With M&A volumes down due to worries over the global economy, it’s a tough time to be an investment banker. So those with heft and a record of leadership seem to be winning whatever business there is out there – and Texas is no exception.
Goldman Sachs, one of the biggest investment banks in the U.S., regained its number-one spot in terms of handling deals for Texas companies, according to Mergermarket data provided exclusively to The Texas Lawbook.
The bank worked on $94.4 billion worth of transactions in Texas in the first nine months of this year. However, that’s still a 21.7% drop over the same period last year, when its volumes hit $120.7 billion, putting it in third place.
Goldman also is the top advisor on M&A worldwide so far this year working on 249 deals worth $982 billion, analytics provider GlobalData has reported.
Chalk up Goldman’s top-ranked performance in Texas and worldwide to its work on “megadeals,” or those worth more than $10 billion, including advising Anadarko Petroleum on its $54 billion sale to Occidental Petroleum this past spring (co-head of global natural resources Suhail Sikhtian in Houston led the team).
Goldman was followed in Mergermarket’s ranking by JPMorgan, which rose to second place from fourth advising on Texas company deals valued at $91.2 billion.
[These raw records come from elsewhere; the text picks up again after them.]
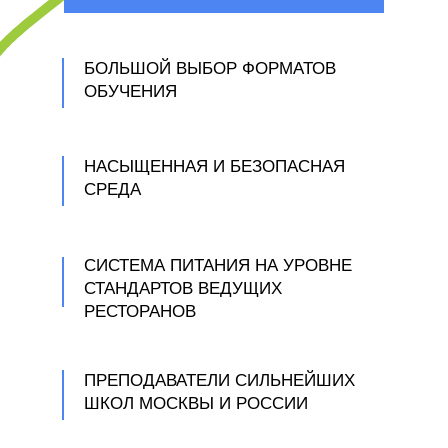
преподавателей, авторские
методики и самых интересных
партнёров, чтобы стать
БОЛЬШОЙ ВЫБОР ФОРМАТОВ
ОБУЧЕНИЯ
местом, где каждый полюбит
учиться и сможет раскрыть
свои сильные стороны. Наша
НАСЫЩЕННАЯ И БЕЗОПАСНАЯ
задача — помочь нашим
СРЕДА
ученикам разобраться в себе,
стать осознанными,
мыслящими людьми, научить
СИСТЕМА ПИТАНИЯ НА УРОВНЕ
их самостоятельно принимать
СТАНДАРТОВ ВЕДУЩИХ
решения и нести за них
РЕСТОРАНОВ
ответственность.
Новая школа на
Мосфильмовской — это частная
ПРЕПОДАВАТЕЛИ СИЛЬНЕЙШИХ
школа, которая работает как
ШКОЛ МОСКВЫ И РОССИИ
образовательный центр. Курсы,
мастер-классы, лекции, встречи с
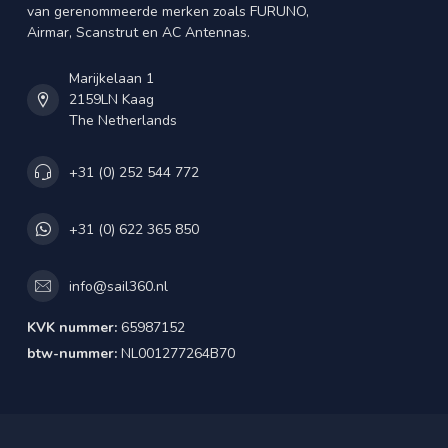
van gerenommeerde merken zoals FURUNO,
Airmar, Scanstrut en AC Antennas.
Marijkelaan 1
2159LN Kaag
The Netherlands
+31 (0) 252 544 772
+31 (0) 622 365 850
info@sail360.nl
KVK nummer:
65987152
btw-nummer:
NL001277264B70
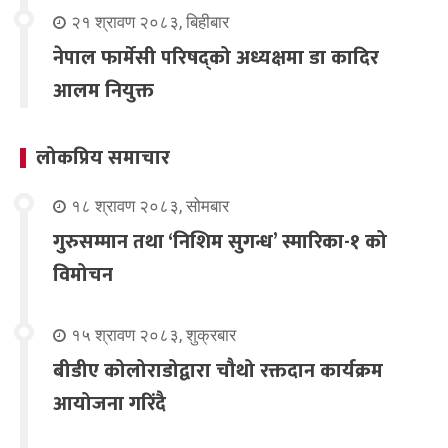
२१ श्रावण २०८३, बिहीबार
नेपाल फार्मेसी परिषद्को अध्यक्षमा डा कादिर
आलम नियुक्त
लोकप्रिय समाचार
१८ श्रावण २०८३, सोमबार
गुरुसम्मान तथा ‘निशिम सुगन्ध’ स्मारिका-१ को
विमोचन
१५ श्रावण २०८३, शुक्रबार
बीडीए कोलोराडोद्वारा चौथो रक्तदान कार्यक्रम
आयोजना गरिंदै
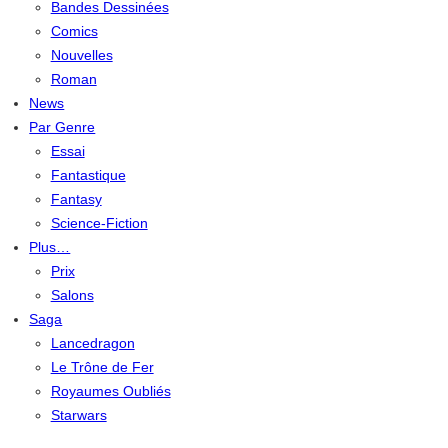
Bandes Dessinées
Comics
Nouvelles
Roman
News
Par Genre
Essai
Fantastique
Fantasy
Science-Fiction
Plus…
Prix
Salons
Saga
Lancedragon
Le Trône de Fer
Royaumes Oubliés
Starwars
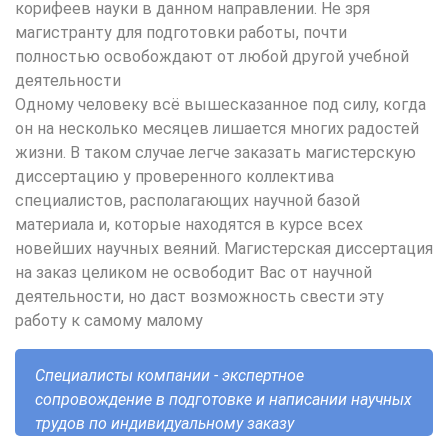
корифеев науки в данном направлении. Не зря
магистранту для подготовки работы, почти
полностью освобождают от любой другой учебной
деятельности
Одному человеку всё вышесказанное под силу, когда
он на несколько месяцев лишается многих радостей
жизни. В таком случае легче заказать магистерскую
диссертацию у проверенного коллектива
специалистов, располагающих научной базой
материала и, которые находятся в курсе всех
новейших научных веяний. Магистерская диссертация
на заказ целиком не освободит Вас от научной
деятельности, но даст возможность свести эту
работу к самому малому
Специалисты компании - экспертное
сопровождение в подготовке и написании научных
трудов по индивидуальному заказу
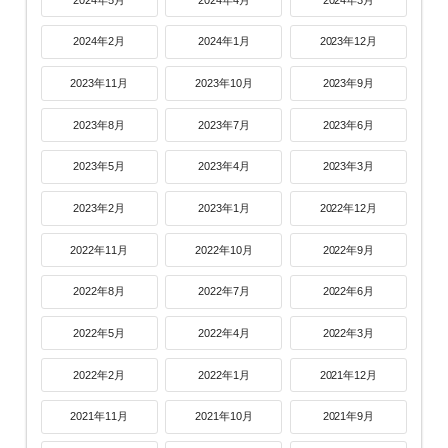
2024年2月
2024年1月
2023年12月
2023年11月
2023年10月
2023年9月
2023年8月
2023年7月
2023年6月
2023年5月
2023年4月
2023年3月
2023年2月
2023年1月
2022年12月
2022年11月
2022年10月
2022年9月
2022年8月
2022年7月
2022年6月
2022年5月
2022年4月
2022年3月
2022年2月
2022年1月
2021年12月
2021年11月
2021年10月
2021年9月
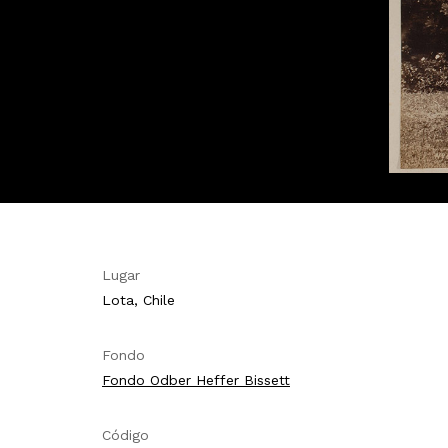
Lugar
Lota, Chile
Fondo
Fondo Odber Heffer Bissett
Código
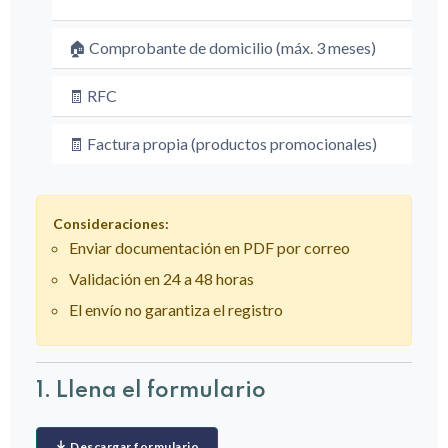
🏠 Comprobante de domicilio (máx. 3 meses)
🧾 RFC
🧾 Factura propia (productos promocionales)
Consideraciones:
Enviar documentación en PDF por correo
Validación en 24 a 48 horas
El envío no garantiza el registro
1. Llena el formulario
Descargar formulario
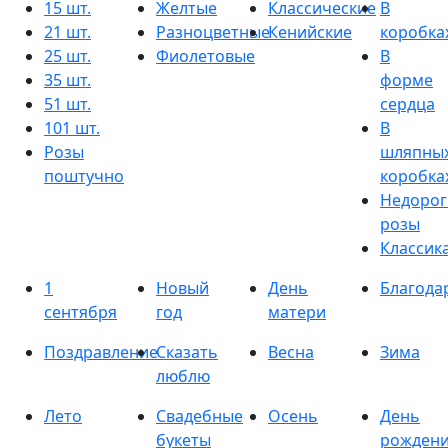
15 шт.
Желтые
Классические
В
21 шт.
Разноцветные
Кенийские
коробка
25 шт.
Фиолетовые
В
35 шт.
форме
51 шт.
сердца
101 шт.
В
Розы
шляпны
поштучно
коробка
Недорог
розы
Классик
1
Новый
День
Благода
сентября
год
матери
Поздравление
Сказать
Весна
Зима
люблю
Лето
Свадебные
Осень
День
букеты
рожден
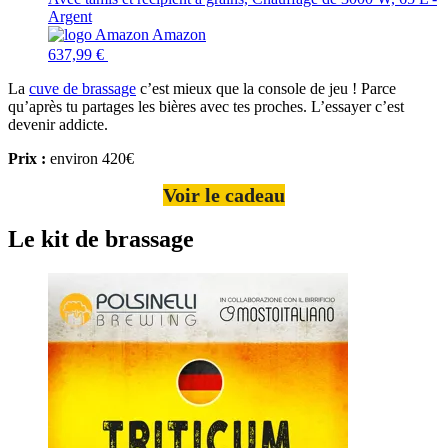
Argent
Amazon
637,99 €
La
cuve de brassage
c’est mieux que la console de jeu ! Parce
qu’après tu partages les bières avec tes proches. L’essayer c’est
devenir addicte.
Prix :
environ 420€
Voir le cadeau
Le kit de brassage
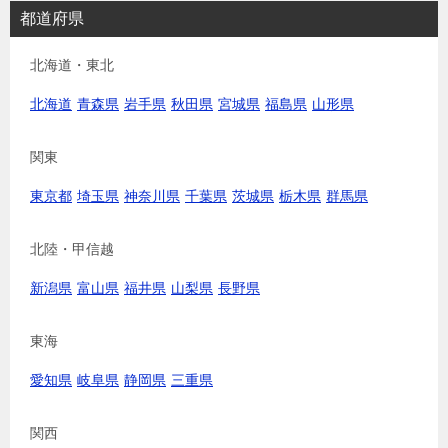
都道府県
北海道・東北
北海道
青森県
岩手県
秋田県
宮城県
福島県
山形県
関東
東京都
埼玉県
神奈川県
千葉県
茨城県
栃木県
群馬県
北陸・甲信越
新潟県
富山県
福井県
山梨県
長野県
東海
愛知県
岐阜県
静岡県
三重県
関西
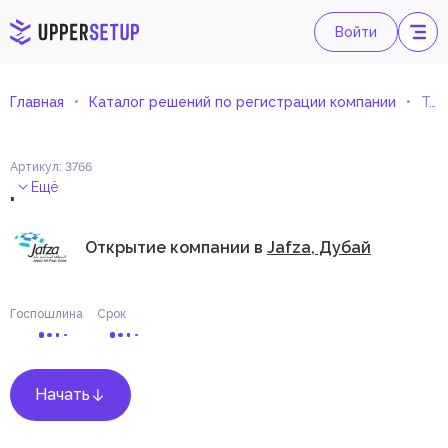
Войти
Главная
Каталог решений по регистрации компании
Торговля оборудованием, техникой и запчастями для мастерских
Артикул
:
3766
.
Ещё
Открытие компании в
Jafza, Дубай
Госпошлина
Срок
Начать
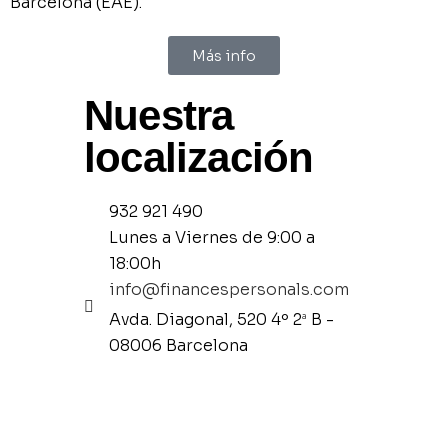
Barcelona (EAE).
Más info
Nuestra
localización
932 921 490
Lunes a Viernes de 9:00 a
18:00h
info@financespersonals.com
Avda. Diagonal, 520 4º 2
B -
a
08006 Barcelona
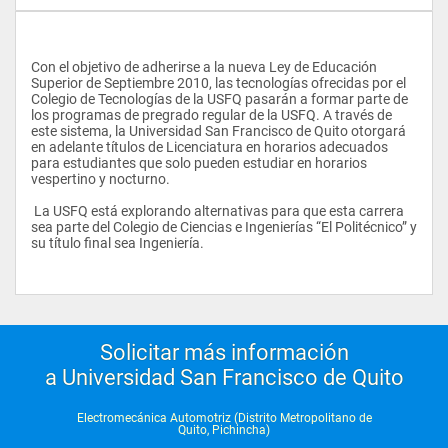
Con el objetivo de adherirse a la nueva Ley de Educación 
Superior de Septiembre 2010, las tecnologías ofrecidas por el 
Colegio de Tecnologías de la USFQ pasarán a formar parte de 
los programas de pregrado regular de la USFQ. A través de 
este sistema, la Universidad San Francisco de Quito otorgará 
en adelante títulos de Licenciatura en horarios adecuados 
para estudiantes que solo pueden estudiar en horarios 
vespertino y nocturno.
 La USFQ está explorando alternativas para que esta carrera 
sea parte del Colegio de Ciencias e Ingenierías “El Politécnico” y 
su título final sea Ingeniería.
Solicitar más información
a Universidad San Francisco de Quito
Electromecánica Automotriz (Distrito Metropolitano de
Quito, Pichincha)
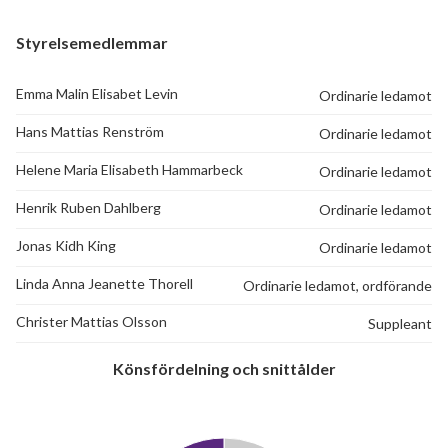
Styrelsemedlemmar
Emma Malin Elisabet Levin
Ordinarie ledamot
Hans Mattias Renström
27
Ordinarie ledamot
Helene Maria Elisabeth Hammarbeck
Ordinarie ledamot
lägenheter
Henrik Ruben Dahlberg
Ordinarie ledamot
Jonas Kidh King
Ordinarie ledamot
Linda Anna Jeanette Thorell
Ordinarie ledamot, ordförande
Christer Mattias Olsson
Suppleant
Könsfördelning och snittålder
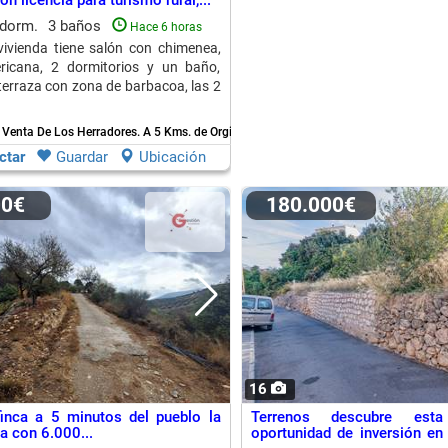
on licencia para turismo rural,...
 dorm.
3 baños
Hace 6 horas
vivienda tiene salón con chimenea,
ricana, 2 dormitorios y un baño,
terraza con zona de barbacoa, las 2
 Venta De Los Herradores.
A 5 Kms. de Orgiva
ctar
Guardar
Ubicación
00€
180.000€
16
inca a 5 minutos del pueblo la
Terrenos descubre esta
a con 6.000...
oportunidad de inversión en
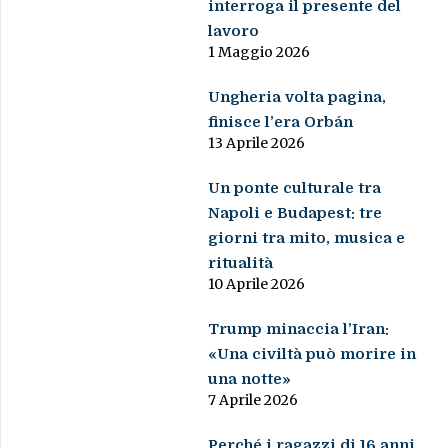
interroga il presente del
lavoro
1 Maggio 2026
Ungheria volta pagina,
finisce l’era Orbán
13 Aprile 2026
Un ponte culturale tra
Napoli e Budapest: tre
giorni tra mito, musica e
ritualità
10 Aprile 2026
Trump minaccia l’Iran:
«Una civiltà può morire in
una notte»
7 Aprile 2026
Perché i ragazzi di 16 anni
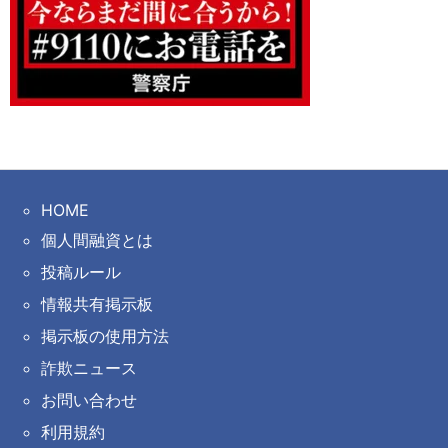
HOME
個人間融資とは
投稿ルール
情報共有掲示板
掲示板の使用方法
詐欺ニュース
お問い合わせ
利用規約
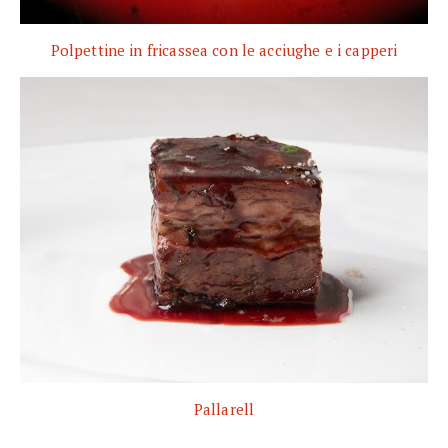
Polpettine in fricassea con le acciughe e i capperi
Pallarell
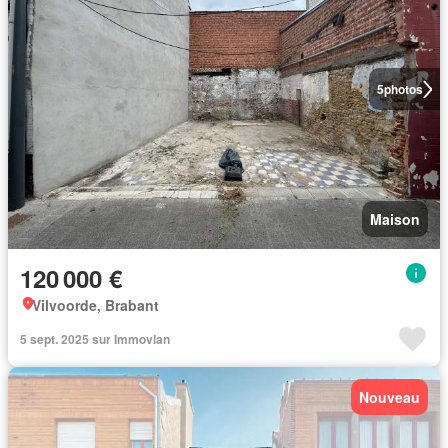
5
photos
Maison
120 000 €
Vilvoorde, Brabant
5 sept. 2025 sur Immovlan
Nouveau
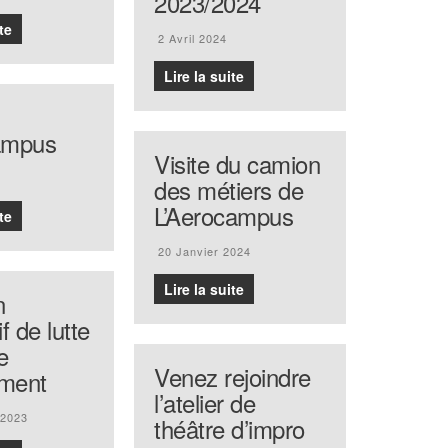
2023/2024
te
2 Avril 2024
Lire la suite
campus
Visite du camion
des métiers de
L’Aerocampus
te
20 Janvier 2024
Lire la suite
n
if de lutte
e
Venez rejoindre
ement
l’atelier de
 2023
théâtre d’impro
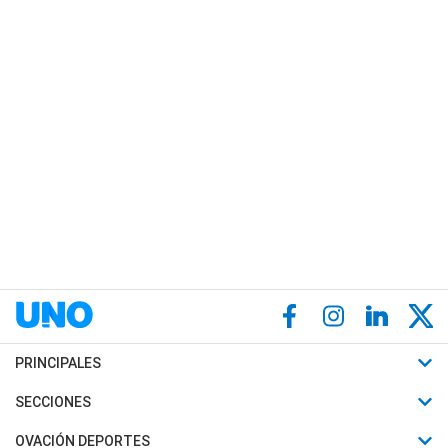
PRINCIPALES
Últimas Noticias
SECCIONES
Política
Horóscopo
OVACIÓN DEPORTES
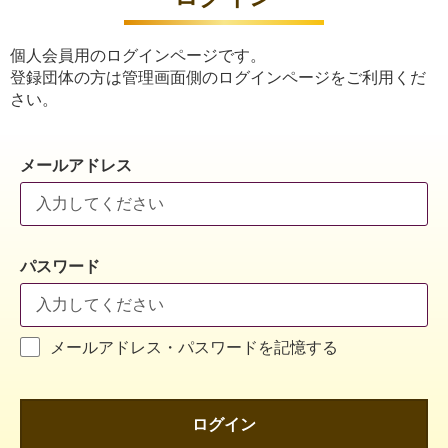
個人会員用のログインページです。
登録団体の方は管理画面側のログインページをご利用くだ
さい。
メールアドレス
パスワード
メールアドレス・パスワードを記憶する
ログイン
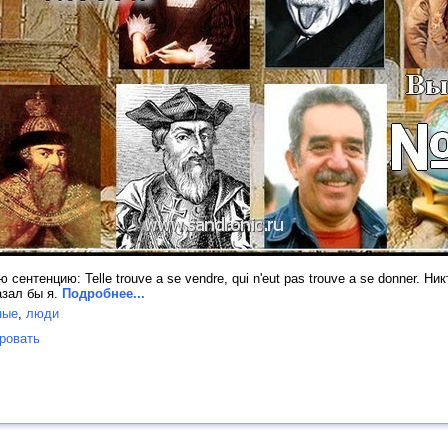
сентенцию: Telle trouve a se vendre, qui n'eut pas trouve a se donner. Ни
азал бы я.
Подробнее...
ные
,
люди
ровать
JPM advised Acelity/KCI, UGI Corp., Kinder Morgan, LegacyTexas and C&J Energy on billion-dollar-plus deals. It also worked with Callon Petroleum on its pending purchase of Carrizo Oil & Gas for $3.2 billion, a transaction that may be scuttled by activist investors who don’t like the deal (Jonathan Cox, who joined JPM last year from Morgan Stanley, was the lead banker).
Bank of America Merrill Lynch jumped from fifth to third with $88.5 billion worth of deals, thanks to its advice to Occidental on the Anadarko purchase, including from Brad Hutchinson in Houston (he joined from Barclays in 2015),
Meanwhile, boutique investment bank Evercore advanced to fourth from eighth with $77 billion worth of deals, thanks to its work for Anadarko on the Oxy purchase (led by New York banker Dan Ward, who joined in 2016 from Deutsche Bank). And Citi came in fifth from second at $71.4 billion in deal value (Steve Trauber and Muhammad Laghari in Houston were part of the bank’s team that advised Oxy).
Rounding out the top 10 in terms of value were Jefferies, Credit Suisse, Wells Fargo, RBC Capital Markets and Allen & Co., with Jefferies jumping from 12th to fourth and Credit Suisse holding its fifth-place position. CS would have been higher in the ranking if client Chevron had chosen to up its bid for Anadarko (Ricardo Concho in Houston was part of the deal team).
Wells ranked eighth from 32th, RBC went from ninth to 22nd and Allen & Co. rose from 126th to 10th.
Among the biggest investment bank declines in deal value in Texas were Morgan Stanley, which dropped from sixth to 11th; UBS from ninth to 20th; Barclays from first to 19th; Houlihan Lokey from 19th to 24th; Tudor, Pickering, Holt from 16th to 25th; and Duff & Phelps from 13th to 29th.
In terms of deal count, Goldman slipped from first to third with 23 transactions, topped by Jefferies and Houlihan Lokey, with each working on 24 deals. Evercore remained at fourth handling 23 deals while Barclays stayed at fifth with 21.
Investment banks in Houston have had widespread layoffs due to the drop in M&A business, mostly in the acquisitions and divestitures, or A&D, part of the energy market.
Jefferies and Wells Fargo have let go staff in Houston, according to several reports, as have Piper Jaffray’s Simmons Energy and UBS. To cut costs, Deutsche Bank exited the oil and gas advisory business last year and closed its Houston office, laying off around 70 people, The Wall Street Journal and Bloomberg both reported.
Simmons’ long-time managing director Jay Boudreaux has been asked to retire at the end of the year and UBS has let go managing directors David Edwards and Miles Redfield, who it poached from BMO Capital Markets in 2015, Reuters reported Oct. 21. None of the banks have commented.
Conditions may get worse in the overall banking sector, consulting firm McKinsey & Co. wrote a report released this month, given signs that the industry has entered the late phase of the economic cycle (slowing growth in volumes and top-line revenues, flattening yield curves and weakening investor confidence).
“On balance, the global (banking) industry approaches the end of the cycle in less than ideal health, with nearly 60% of banks printing returns below the cost of equity,” the firm wrote. “A prolonged economic slowdown with low or even negative interest rates could wreak further havoc.”